The performance of markers Ddel6, Ddel15, and Ddel32 was further assessed using 32 individuals from a separate population (Coorong, South Australia). HWE and F IS estimates for marker Ddel32 were again found to be significantly different from zero (P < 0.001; F IS  = 0.397, P < 0.001), and evidence of null alleles was again recorded (frequency = 0.136). Although HWE and F IS estimates for Ddel6 on this occasion were found to be non-significant following corrections for multiple comparisons (P = 0.069; F IS  = 0.299, P = 0.013), null alleles were again detected (frequency = 0.104) further compromising the reliability of this marker. We recommend that Ddel6 and Ddel32 be excluded from future population genetic studies as these markers are likely to introduce ambiguity. Conversely Ddel15 was found to conform to Hardy–Weinberg expectations (P < 0.340), produced non-significant F IS estimates and null alleles were not detected. Although we cannot explain the discrepancy between the Ddel15 estimates derived from the Venus Bay and Coorong populations, this might be associated with stochastic population processes, however this is most likely associated with differences in null allele frequencies between populations. Therefore we recommend that marker Ddel15 be included but treated with caution in future population genetic studies.

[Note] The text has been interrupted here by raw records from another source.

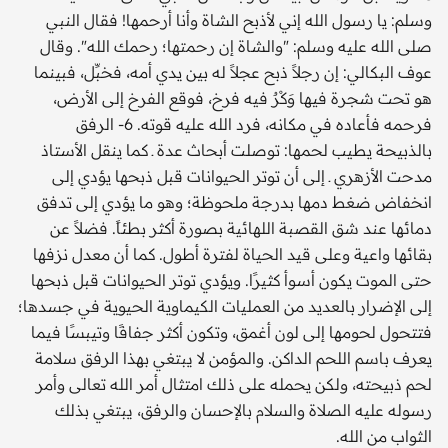
وسلم: يا رسول الله إني لأذبح الشاة وأنا أرحمها! فقال النبي
صلى الله عليه وسلم: "والشاة إن رحمتها؛ رحمك الله". وقال
عوف البكالي: إن رجلاً ذبح عجلاً له بين يدي أمه، فخبِّل، فبينما
هو تحت شجرة فيها وَكْرٌ فيه فرخ، فوقع الفرخ إلى الأرض،
فرحمه فأعاده في مكانه، فرد الله عليه قوته. 6- الرفق
بالذبيحة يطيب لحمها: توصلت أبحاث عدة ـ كما ينقل الأستاذ
مدحت الأزهري ـ إلى أن توتر الحيوانات قبل ذبحها يؤدي إلى
انخفاض ضغط دمها بدرجة ملحوظة؛ وهو ما يؤدي إلى تدفق
دمائها عند شق القصبة اللهائية بصورة أكثر بطئاً. فضلاً عن
بقائها واعية وعلى قيد الحياة لفترة أطول. كما أن معدل نزفها
حتى الموت يكون أسوأ كثيرًا. ويؤدي توتر الحيوانات قبل ذبحها
إلى الإضرار بالعديد من العمليات الكيماوية الحيوية في جسدها؛
فتتحول لحومها إلى لون أغمق، وتكون أكثر جفافًا وتيبسًا فيما
يعرف باسم اللحم الداكن. والمؤمن لا يبتغي بهذا الرفق سلامة
لحم ذبيحته، ولكن يحمله على ذلك امتثال أمر الله تعالى وأمر
رسوله عليه الصلاة والسلام بالإحسان والرفق، يبتغي بذلك
الثواب من الله.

The 10 viable and 9 additional uncharacterized microsatellite markers described in this study provide a valuable resource for future population genetic assessments of D. deltoides in Australia. Estimates of gene flow and population genetic structure using these markers will provide managers with an effective spatial framework for managing the D. deltoides fishery and valuable baseline data for future temporal population monitoring that will assist managers to mitigate the potential for over-exploitation. More importantly this research will promote the future conservation of D. deltoides populations in south eastern Australia.